--- EXERCISE MATERIALS ---

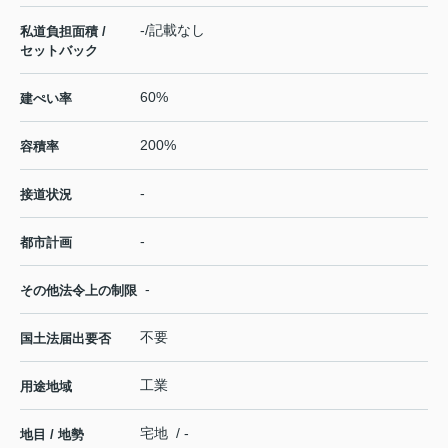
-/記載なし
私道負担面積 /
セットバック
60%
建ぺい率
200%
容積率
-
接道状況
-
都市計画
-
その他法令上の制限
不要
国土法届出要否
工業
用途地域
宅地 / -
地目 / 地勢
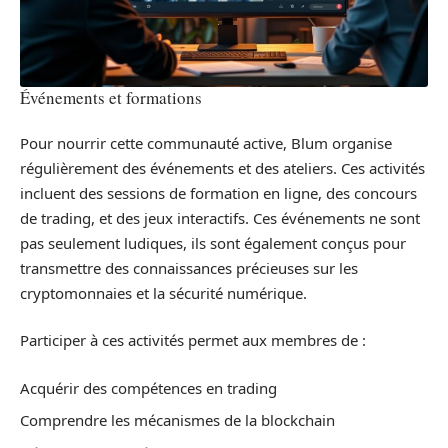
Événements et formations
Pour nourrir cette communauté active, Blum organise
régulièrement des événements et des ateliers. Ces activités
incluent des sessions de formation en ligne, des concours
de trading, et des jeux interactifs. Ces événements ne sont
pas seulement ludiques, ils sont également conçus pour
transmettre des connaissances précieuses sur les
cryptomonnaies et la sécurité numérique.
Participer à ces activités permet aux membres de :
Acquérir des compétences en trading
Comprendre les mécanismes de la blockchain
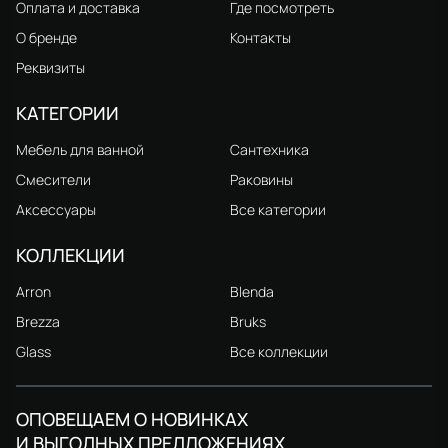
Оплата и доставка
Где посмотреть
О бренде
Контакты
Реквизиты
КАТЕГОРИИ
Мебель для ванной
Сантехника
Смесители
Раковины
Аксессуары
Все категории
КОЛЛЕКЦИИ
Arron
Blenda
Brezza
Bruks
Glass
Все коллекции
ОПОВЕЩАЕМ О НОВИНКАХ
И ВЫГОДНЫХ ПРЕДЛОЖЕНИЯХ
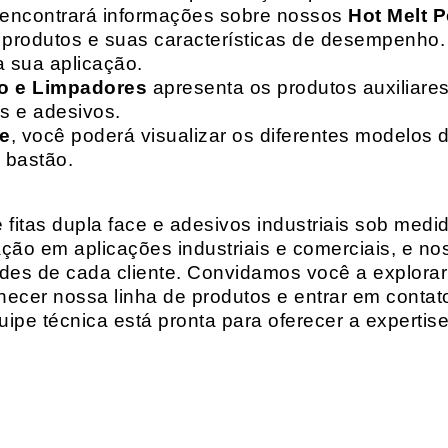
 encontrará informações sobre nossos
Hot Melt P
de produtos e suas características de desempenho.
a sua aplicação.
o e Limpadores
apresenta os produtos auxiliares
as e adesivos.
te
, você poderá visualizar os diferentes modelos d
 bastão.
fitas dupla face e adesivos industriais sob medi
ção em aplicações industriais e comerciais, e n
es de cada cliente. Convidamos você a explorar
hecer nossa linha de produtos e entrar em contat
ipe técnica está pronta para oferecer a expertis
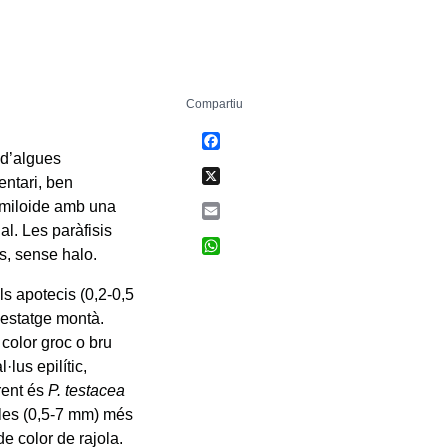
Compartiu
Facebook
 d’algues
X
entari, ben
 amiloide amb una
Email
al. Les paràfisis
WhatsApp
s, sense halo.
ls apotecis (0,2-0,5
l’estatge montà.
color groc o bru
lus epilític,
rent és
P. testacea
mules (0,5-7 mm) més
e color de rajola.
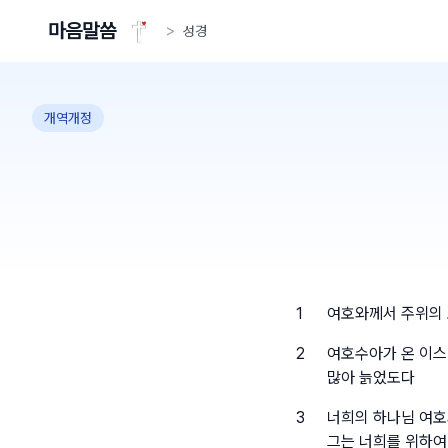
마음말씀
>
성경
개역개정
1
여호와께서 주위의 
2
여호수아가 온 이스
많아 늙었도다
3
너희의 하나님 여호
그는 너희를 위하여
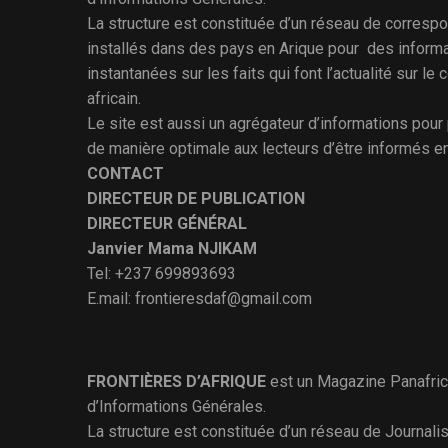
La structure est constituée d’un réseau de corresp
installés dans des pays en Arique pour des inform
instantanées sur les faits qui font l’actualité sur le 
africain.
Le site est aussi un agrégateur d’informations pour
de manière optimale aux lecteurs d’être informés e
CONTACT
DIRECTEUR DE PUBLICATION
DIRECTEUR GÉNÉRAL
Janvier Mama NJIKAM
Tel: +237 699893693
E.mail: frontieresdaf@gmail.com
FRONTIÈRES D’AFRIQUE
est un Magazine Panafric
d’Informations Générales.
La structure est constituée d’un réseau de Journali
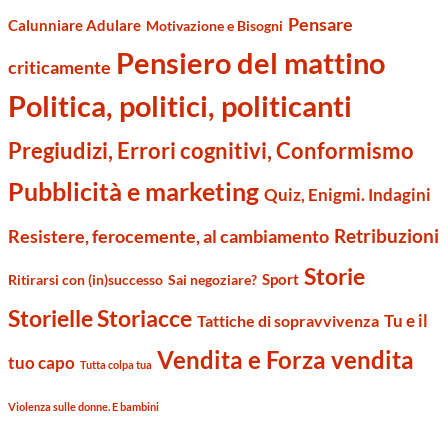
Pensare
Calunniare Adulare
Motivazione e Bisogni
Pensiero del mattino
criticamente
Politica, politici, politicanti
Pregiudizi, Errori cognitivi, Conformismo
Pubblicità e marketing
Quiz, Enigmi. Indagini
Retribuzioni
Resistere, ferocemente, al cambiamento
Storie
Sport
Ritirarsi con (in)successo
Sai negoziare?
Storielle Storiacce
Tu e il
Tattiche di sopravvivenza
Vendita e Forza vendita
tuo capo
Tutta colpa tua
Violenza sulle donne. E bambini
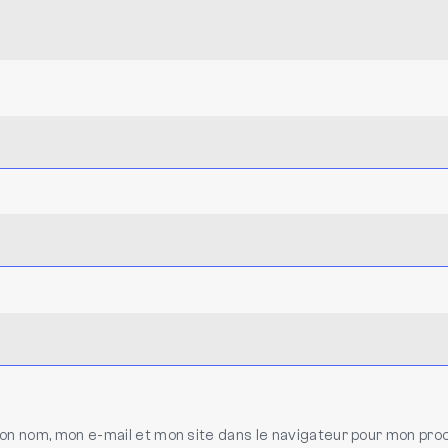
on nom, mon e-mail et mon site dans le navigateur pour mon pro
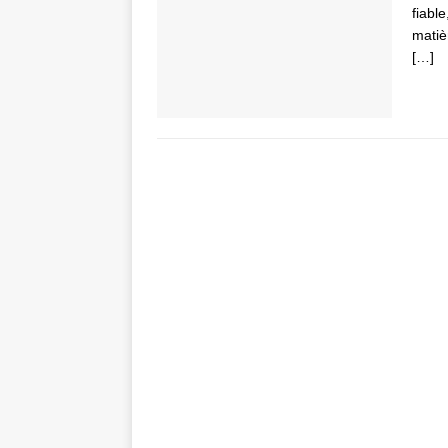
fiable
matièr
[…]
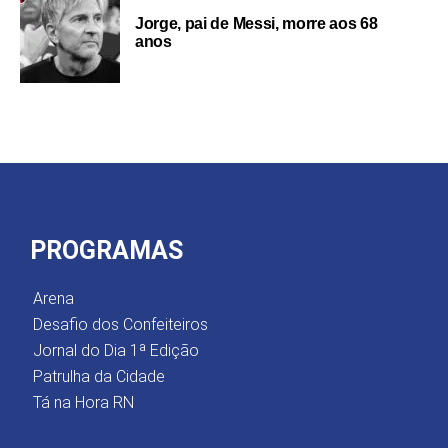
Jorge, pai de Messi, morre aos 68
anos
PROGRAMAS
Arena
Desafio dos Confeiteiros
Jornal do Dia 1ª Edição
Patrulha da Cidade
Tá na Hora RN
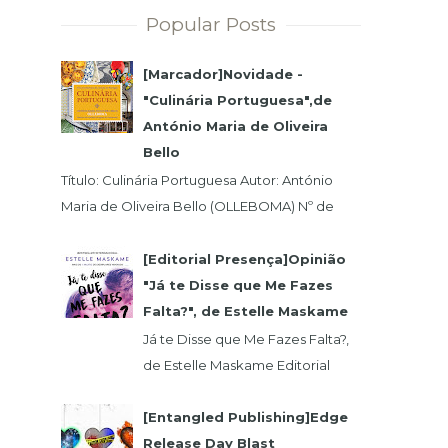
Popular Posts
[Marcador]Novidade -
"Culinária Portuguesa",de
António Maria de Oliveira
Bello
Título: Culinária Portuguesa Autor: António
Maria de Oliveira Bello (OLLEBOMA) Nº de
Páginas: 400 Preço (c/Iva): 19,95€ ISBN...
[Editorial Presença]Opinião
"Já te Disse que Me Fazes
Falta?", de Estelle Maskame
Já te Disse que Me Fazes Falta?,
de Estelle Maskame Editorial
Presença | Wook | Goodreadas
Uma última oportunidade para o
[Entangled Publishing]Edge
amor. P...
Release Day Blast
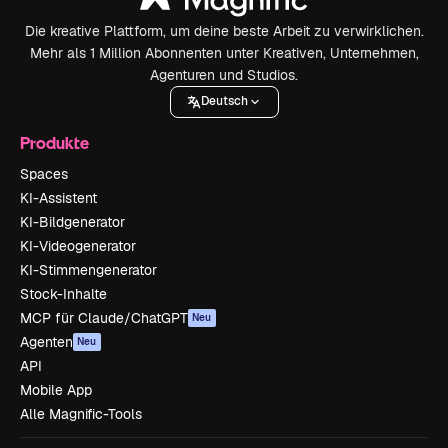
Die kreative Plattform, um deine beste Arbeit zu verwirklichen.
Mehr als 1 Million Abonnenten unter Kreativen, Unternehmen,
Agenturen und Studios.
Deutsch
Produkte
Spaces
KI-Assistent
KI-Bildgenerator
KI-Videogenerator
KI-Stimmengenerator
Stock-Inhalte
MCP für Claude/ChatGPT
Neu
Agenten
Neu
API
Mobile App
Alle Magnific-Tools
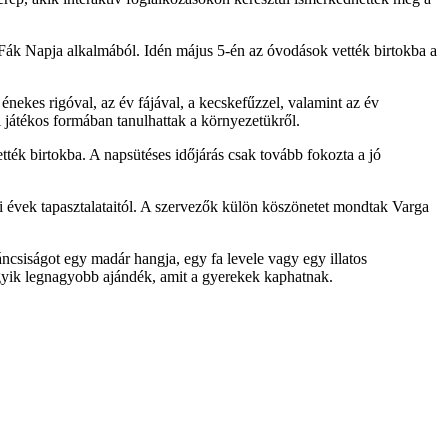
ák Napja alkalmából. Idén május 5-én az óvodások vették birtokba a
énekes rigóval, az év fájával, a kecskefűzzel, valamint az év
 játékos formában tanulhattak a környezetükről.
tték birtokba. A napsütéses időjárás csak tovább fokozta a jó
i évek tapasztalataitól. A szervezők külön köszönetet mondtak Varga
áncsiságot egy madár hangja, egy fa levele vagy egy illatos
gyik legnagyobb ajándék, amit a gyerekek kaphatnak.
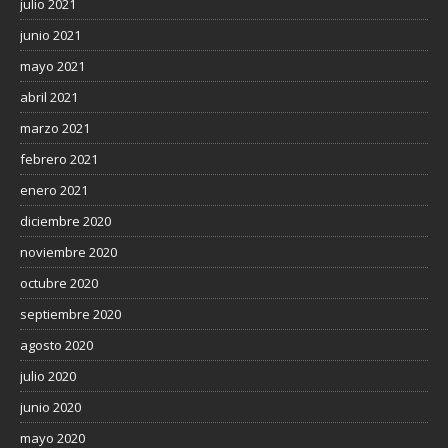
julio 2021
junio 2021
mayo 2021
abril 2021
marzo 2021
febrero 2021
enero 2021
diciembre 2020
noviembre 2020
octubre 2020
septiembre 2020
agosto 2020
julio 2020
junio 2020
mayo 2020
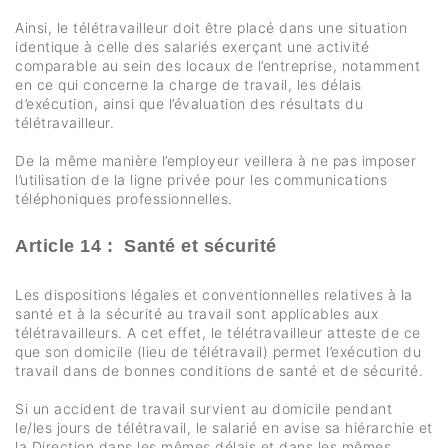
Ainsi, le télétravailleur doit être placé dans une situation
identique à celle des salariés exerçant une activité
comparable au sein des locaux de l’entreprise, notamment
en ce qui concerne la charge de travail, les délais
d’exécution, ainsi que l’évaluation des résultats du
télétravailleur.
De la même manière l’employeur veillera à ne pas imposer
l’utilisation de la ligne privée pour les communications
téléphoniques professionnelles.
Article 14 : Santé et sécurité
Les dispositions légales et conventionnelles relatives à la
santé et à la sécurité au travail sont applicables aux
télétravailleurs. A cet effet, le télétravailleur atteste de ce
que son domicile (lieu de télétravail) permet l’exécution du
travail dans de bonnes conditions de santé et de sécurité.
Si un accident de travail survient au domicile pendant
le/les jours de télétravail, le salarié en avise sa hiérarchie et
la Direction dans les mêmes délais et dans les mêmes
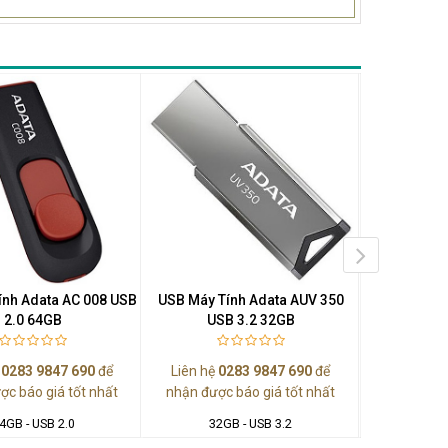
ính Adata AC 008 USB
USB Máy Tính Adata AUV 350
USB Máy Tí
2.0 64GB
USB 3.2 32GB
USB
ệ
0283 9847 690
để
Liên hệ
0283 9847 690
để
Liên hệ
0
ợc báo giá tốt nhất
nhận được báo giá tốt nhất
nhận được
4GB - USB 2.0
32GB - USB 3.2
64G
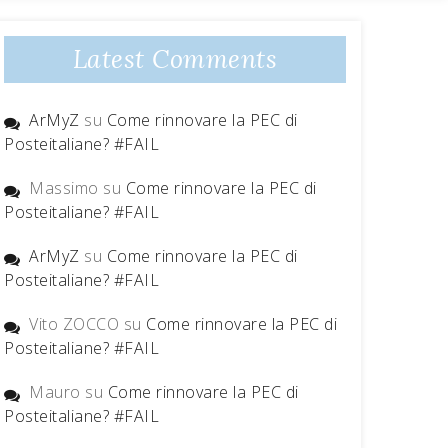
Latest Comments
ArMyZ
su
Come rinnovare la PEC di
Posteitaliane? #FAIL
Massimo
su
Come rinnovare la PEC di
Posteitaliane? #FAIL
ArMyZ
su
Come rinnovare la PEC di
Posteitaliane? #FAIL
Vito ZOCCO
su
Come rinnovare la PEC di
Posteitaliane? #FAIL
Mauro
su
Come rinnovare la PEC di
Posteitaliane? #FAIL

---

-- INSTRUCTIONS FOR THE TASK --
Each line from the start of the entries above through the line with "ipe técnica está" should be duplicated exactly, leaving out the pictures.

-- TASK ANSWER --
-/記載なし
私道負担面積 /
セットバック
60%
建ぺい率
200%
容積率
-
接道状況
-
都市計画
-
その他法令上の制限
不要
国土法届出要否
工業
用途地域
宅地 / -
地目 / 地勢
Événements et formations
Pour nourrir cette communauté active, Blum organise
régulièrement des événements et des ateliers. Ces activités
incluent des sessions de formation en ligne, des concours
de trading, et des jeux interactifs. Ces événements ne sont
pas seulement ludiques, ils sont également conçus pour
transmettre des connaissances précieuses sur les
cryptomonnaies et la sécurité numérique.
Participer à ces activités permet aux membres de :
Acquérir des compétences en trading
Comprendre les mécanismes de la blockchain
Оплата и доставка
Где посмотреть
О бренде
Контакты
Реквизиты
КАТЕГОРИИ
Мебель для ванной
Сантехника
Смесители
Раковины
Аксессуары
Все категории
КОЛЛЕКЦИИ
Arron
Blenda
Brezza
Bruks
Glass
Все коллекции
ОПОВЕЩАЕМ О НОВИНКАХ
И ВЫГОДНЫХ ПРЕДЛОЖЕНИЯХ
 encontrará informações sobre nossos
Hot Melt P
de produtos e suas características de desempenho.
a sua aplicação.
o e Limpadores
apresenta os produtos auxiliares
as e adesivos.
te
, você poderá visualizar os diferentes modelos d
 bastão.
fitas dupla face e adesivos industriais sob medi
ção em aplicações industriais e comerciais, e n
es de cada cliente. Convidamos você a explorar
hecer nossa linha de produtos e entrar em contat
ipe técnica está pronta para oferecer a expertis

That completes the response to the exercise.